Improved outlook for US chemicals
The outlook for the US chemicals manufacturing sector
is improving gradually and global production is set to increase
in the coming year, thanks in part to dramatic growth in export
markets for the products of chemistry, according to a report
from the American Chemistry Council (ACC).
For 2010, US chemistry exports will be up by 17%, shifting the
trade balance for the industry from a $0.1 billion deficit to a
$3.7 billion surplus, its best performance in 10 years. The
growth in export markets also has partially offset soft
domestic demand for chemical products.
Domestically, chemical production volumes have increased across
all regions of the US in 2010 following steep declines in 2008
and 2009. The largest gains have occurred in the Gulf Coast and
Ohio Valley regions, boosted by export demand for basic
chemicals and plastics. Output is expected to grow moderately
in all regions in 2011 and continue to improve through
Growth in export markets is driven by several factors,
including favorable energy costs, resulting from developments
in extracting natural
gas from shale; and growth in emerging markets, where
recovery, and now expansion, has been strongest.

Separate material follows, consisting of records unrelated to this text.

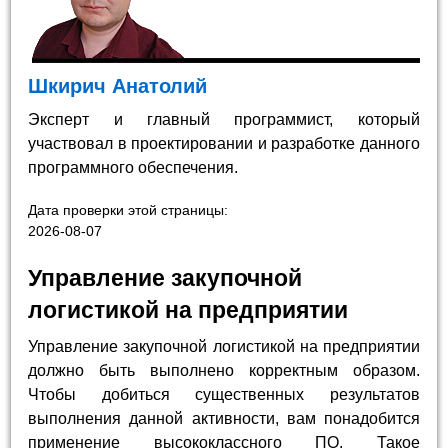
Шкирич Анатолий
Эксперт и главный программист, который
участвовал в проектировании и разработке данного
программного обеспечения.
Дата проверки этой страницы:
2026-08-07
Управление закупочной
логистикой на предприятии
Управление закупочной логистикой на предприятии
должно быть выполнено корректным образом.
Чтобы добиться существенных результатов
выполнения данной активности, вам понадобится
применение высококлассного ПО. Такое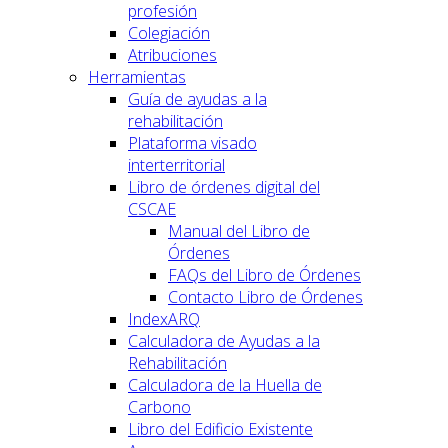
profesión
Colegiación
Atribuciones
Herramientas
Guía de ayudas a la
rehabilitación
Plataforma visado
interterritorial
Libro de órdenes digital del
CSCAE
Manual del Libro de
Órdenes
FAQs del Libro de Órdenes
Contacto Libro de Órdenes
IndexARQ
Calculadora de Ayudas a la
Rehabilitación
Calculadora de la Huella de
Carbono
Libro del Edificio Existente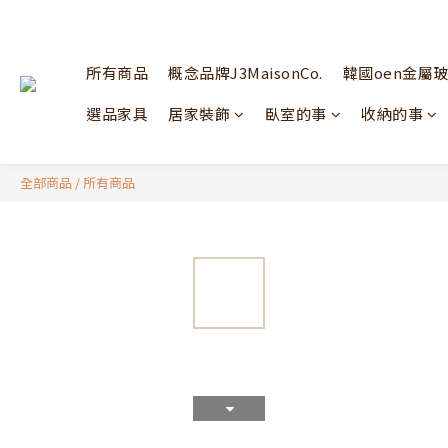
所有商品
概念品牌J3MaisonCo.
韓國oen金屬
選品家具
居家裝飾
臥室的事
收納的事
全部商品
/
所有商品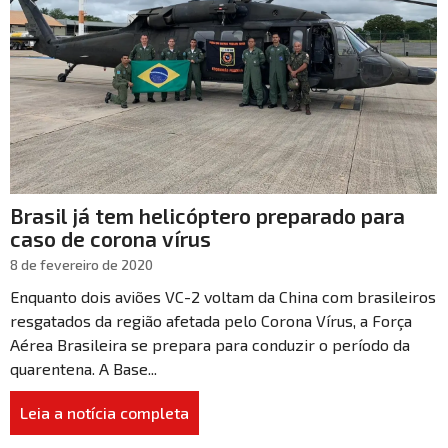
Brasil já tem helicóptero preparado para
caso de corona vírus
8 de fevereiro de 2020
Enquanto dois aviões VC-2 voltam da China com brasileiros
resgatados da região afetada pelo Corona Vírus, a Força
Aérea Brasileira se prepara para conduzir o período da
quarentena. A Base...
Leia a notícia completa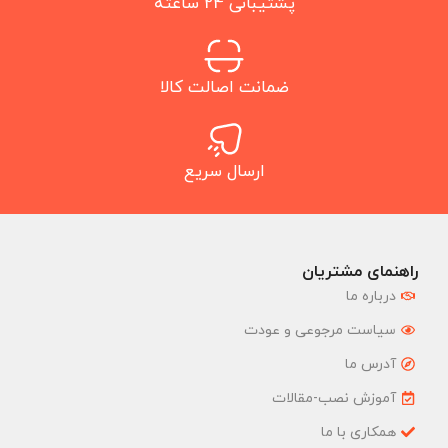
پشتیبانی 24 ساعته
ضمانت اصالت کالا
ارسال سریع
راهنمای مشتریان
درباره ما
سیاست مرجوعی و عودت
آدرس ما
آموزش نصب-مقالات
همکاری با ما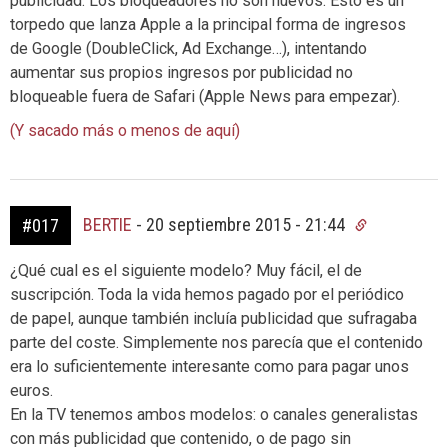
publicidad. Los bloqueadores no son nuevos. Esto es un
torpedo que lanza Apple a la principal forma de ingresos
de Google (DoubleClick, Ad Exchange…), intentando
aumentar sus propios ingresos por publicidad no
bloqueable fuera de Safari (Apple News para empezar).
(Y sacado más o menos de aquí)
BERTIE
-
20 septiembre 2015 - 21:44
#017
¿Qué cual es el siguiente modelo? Muy fácil, el de
suscripción. Toda la vida hemos pagado por el periódico
de papel, aunque también incluía publicidad que sufragaba
parte del coste. Simplemente nos parecía que el contenido
era lo suficientemente interesante como para pagar unos
euros.
En la TV tenemos ambos modelos: o canales generalistas
con más publicidad que contenido, o de pago sin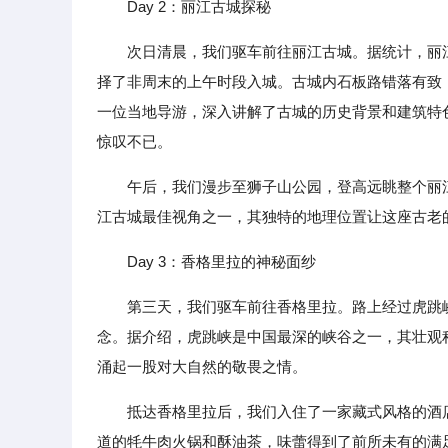
Day 2：丽江古城探秘
次日清晨，我们驱车前往丽江古城。据统计，丽
择了非周末的上午时段入城。古城内石板路错落有致
一位当地导游，深入讲解了古城的历史背景和建筑特
惊叹不已。
午后，我们漫步至狮子山公园，登高远眺整个丽
江古城最佳视角之一，其独特的地理位置让这座古老
Day 3：香格里拉的神秘面纱
第三天，我们驱车前往香格里拉。路上经过虎跳
念。据介绍，虎跳峡是中国最深的峡谷之一，其壮观
涌起一股对大自然的敬畏之情。
抵达香格里拉后，我们入住了一家藏式风格的酒
道的牦牛肉火锅和酥油茶，味蕾得到了前所未有的满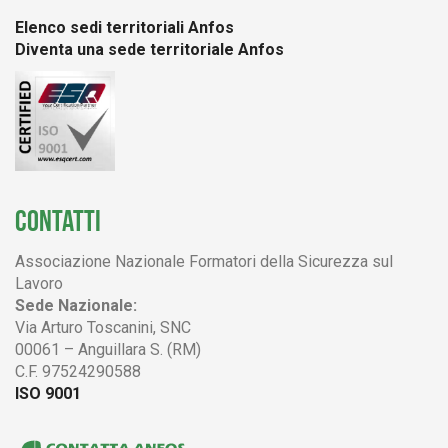
Elenco sedi territoriali Anfos
Diventa una sede territoriale Anfos
CONTATTI
Associazione Nazionale Formatori della Sicurezza sul
Lavoro
Sede Nazionale:
Via Arturo Toscanini, SNC
00061 – Anguillara S. (RM)
C.F. 97524290588
ISO 9001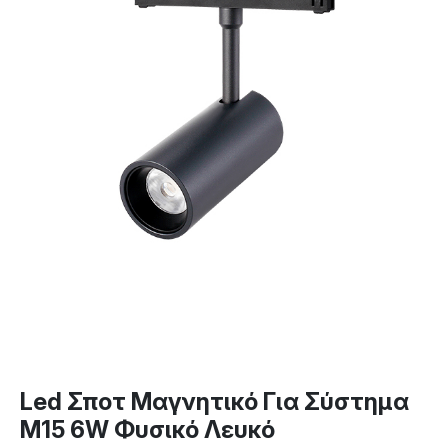
Led Σποτ Μαγνητικό Για Σύστημα
M15 6W Φυσικό Λευκό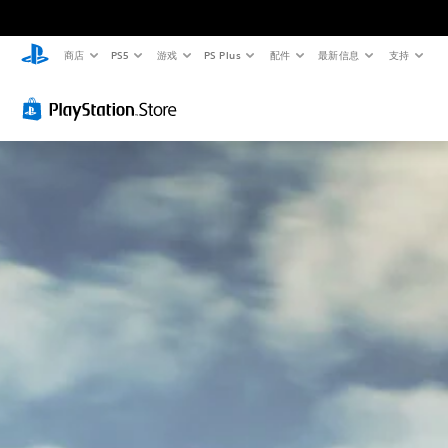
商店
PS5
游戏
PS Plus
配件
最新信息
支持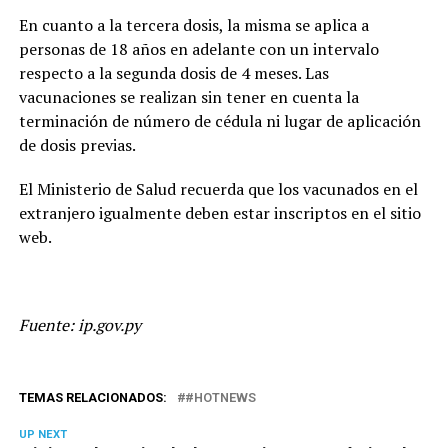
En cuanto a la tercera dosis, la misma se aplica a
personas de 18 años en adelante con un intervalo
respecto a la segunda dosis de 4 meses. Las
vacunaciones se realizan sin tener en cuenta la
terminación de número de cédula ni lugar de aplicación
de dosis previas.
El Ministerio de Salud recuerda que los vacunados en el
extranjero igualmente deben estar inscriptos en el sitio
web.
Fuente: ip.gov.py
TEMAS RELACIONADOS:
#HOTNEWS
UP NEXT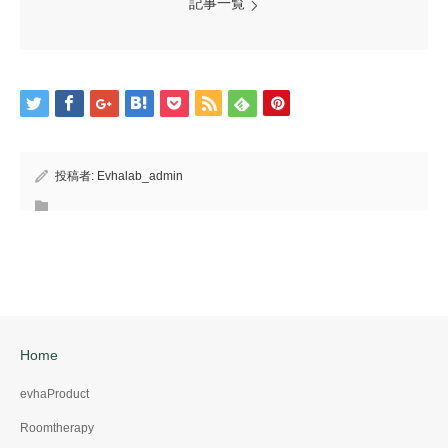
記事一覧
投稿者:
Evhalab_admin
Home
evhaProduct
Roomtherapy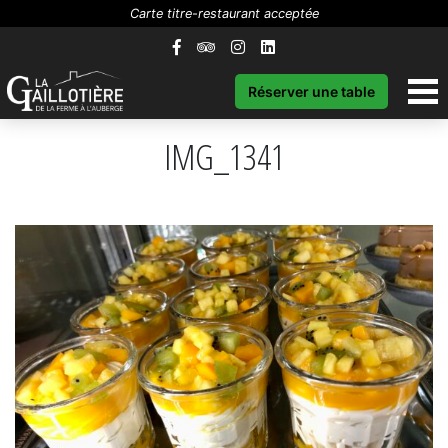
Carte titre-restaurant acceptée
Réserver une table
IMG_1341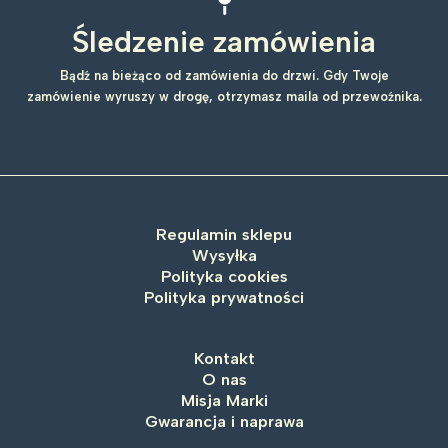
Śledzenie zamówienia
Bądź na bieżąco od zamówienia do drzwi. Gdy Twoje
zamówienie wyruszy w drogę, otrzymasz maila od przewoźnika.
Regulamin sklepu
Wysyłka
Polityka cookies
Polityka prywatności
Kontakt
O nas
Misja Marki
Gwarancja i naprawa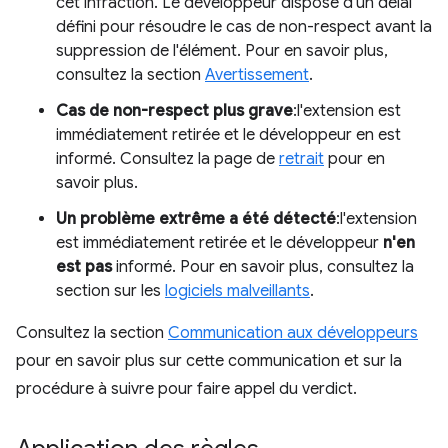
cet infraction. Le développeur dispose d'un délai
défini pour résoudre le cas de non-respect avant la
suppression de l'élément. Pour en savoir plus,
consultez la section
Avertissement
.
Cas de non-respect plus grave
:l'extension est
immédiatement retirée et le développeur en est
informé. Consultez la page de
retrait
pour en
savoir plus.
Un problème extrême a été détecté
:l'extension
est immédiatement retirée et le développeur
n'en
est pas
informé. Pour en savoir plus, consultez la
section sur les
logiciels malveillants
.
Consultez la section
Communication aux développeurs
pour en savoir plus sur cette communication et sur la
procédure à suivre pour faire appel du verdict.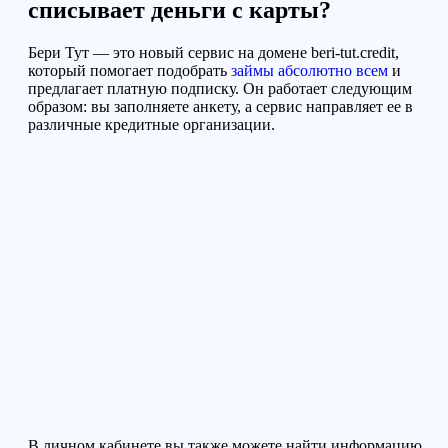
списывает деньги с карты?
Бери Тут — это новый сервис
на домене beri-tut.credit
,
который помогает подобрать
займы абсолютно всем
и
предлагает платную подписку. Он работает следующим
образом: вы заполняете анкету, а сервис направляет ее в
различные кредитные организации.
В личном кабинете вы также можете найти информацию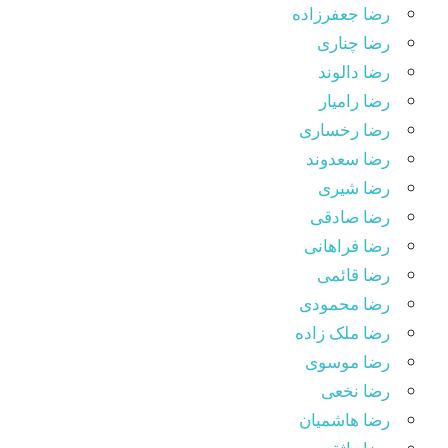
رضا جعفرزاده
رضا چناری
رضا دالوند
رضا رامیار
رضا رخساری
رضا سعدوند
رضا شیری
رضا صادقی
رضا فراهانی
رضا قائمی
رضا محمودی
رضا ملک زاده
رضا موسوی
رضا نخعی
رضا هاشمیان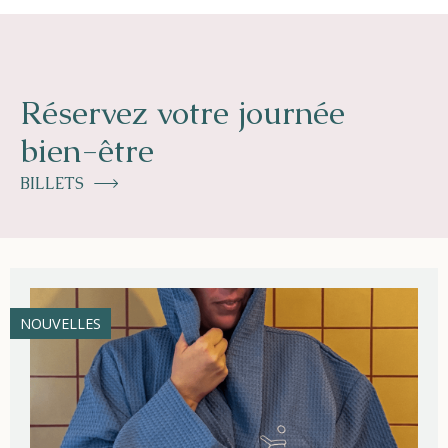
Réservez votre journée
bien-être
BILLETS
NOUVELLES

US natural gas markets have seen a dynamic shift over the past
five years as a result of increased capacity to extract natural
gas from organic shale deposits. Reserves have risen by
one-third, resulting in lower prices and greater availability
of ethane, a feedstock material derived from
natural gas that is the basis for hundreds of manufactured
products. This low price for natural
gas compared to oil has enabled US chemicals manufacturers
to become more competitive than producers in much of the rest
of the world.
Growth in emerging markets, most notably in China, India and Brazil, is increasing
demand for chemistry feedstock materials. Production of
chemistry products in emerging economies increased by 12.2% in
2010, and further gains are expected.